The protocol used by Australian researchers to create the Global Angelman Syndrome Registry, the first worldwide patient registry dedicated to Angelman syndrome (AS), has been published. Preliminary results are included in the study, providing a characterization of the more than 450 people taking part so far.
More work is underway to encourage greater numbers of patients — and one representative of all patient ages and countries — to participate in order to best ensure that data collected benefits future research.
The study, “Research protocol: The initiation, design and establishment of the Global Angelman Syndrome Registry,” was published in the Journal of Intellectual Disability Research.

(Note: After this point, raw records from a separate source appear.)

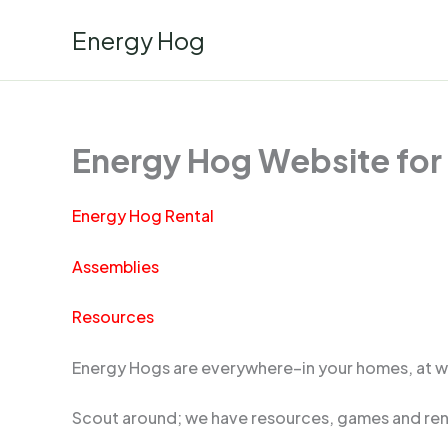
Skip
Energy Hog
to
content
Energy Hog Website for
Energy Hog Rental
Assemblies
Resources
Energy Hogs are everywhere–in your homes, at wo
Scout around; we have resources, games and rent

Researchers believe the registry will contribute to a better understanding of this disease’s natural history and be of unprecedented benefit to research into potential therapies and Angleman biomarkers.
Much of what is known about how Angelman syndrome affects patients has been obtained from case reports and small questionnaire studies. Preliminary results from the Angelman Syndrome Natural History Study (NCT00296764), a large research project that followed patients annually for at least five years, and up to more than 10 years, have challenged earlier findings and thinking about the natural history of Angelman.
This study identified a possible association between specific mutations and symptom severity in 92 Angelman children ages 5 or younger: those with a deletion in chromosome 15 showed more severe clinical and developmental symptoms than children with UBE3A mutations.
Still, efforts toward a fuller understanding of disease management and treatment are hampered by challenges that range from study groups too small to ensure accurate data — Angelman is a rare disease — to a limited understanding of its natural history, or its progression over time in the absence of treatment.
The Global Angelman Syndrome Registry, an initiative launched in 2016, is a worldwide online registry of Angelman patients driven by parents and families.
The registry is expected to help clinicians and researchers learn more about individuals with this syndrome, facilitate research and enable clinical trial sponsors to identify suitable patients for each study.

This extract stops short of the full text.